Information shown:
□ □ □ □ □
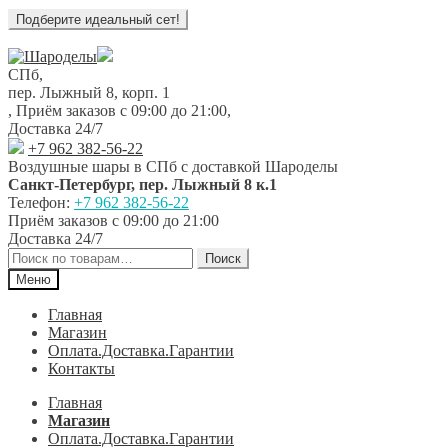
Перейти
Перейти
к
к
СПб,
навигации
содержимому
пер. Лыжный 8, корп. 1
,
Приём заказов с 09:00 до 21:00
,
Доставка 24/7
+7 962 382-56-22
Воздушные шары в СПб с доставкой
Шароделы
Санкт-Петербург
,
пер. Лыжный 8 к.1
Телефон:
+7 962 382-56-22
Приём заказов
с 09:00 до 21:00
Доставка 24/7
Искать:
Поиск
Меню
Главная
Магазин
Оплата.Доставка.Гарантии
Контакты
Главная
Магазин
Оплата.Доставка.Гарантии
□ □ □ □ □
What you return must match the records letter for letter, except that the pictures stay out.

Answer section:
Перейти
Перейти
к
к
СПб,
навигации
содержимому
пер. Лыжный 8, корп. 1
,
Приём заказов с 09:00 до 21:00
,
Доставка 24/7
+7 962 382-56-22
Воздушные шары в СПб с доставкой
Шароделы
Санкт-Петербург
,
пер. Лыжный 8 к.1
Телефон:
+7 962 382-56-22
Приём заказов
с 09:00 до 21:00
Доставка 24/7
Искать:
Поиск
Меню
Главная
Магазин
Оплата.Доставка.Гарантии
Контакты
Главная
Магазин
Оплата.Доставка.Гарантии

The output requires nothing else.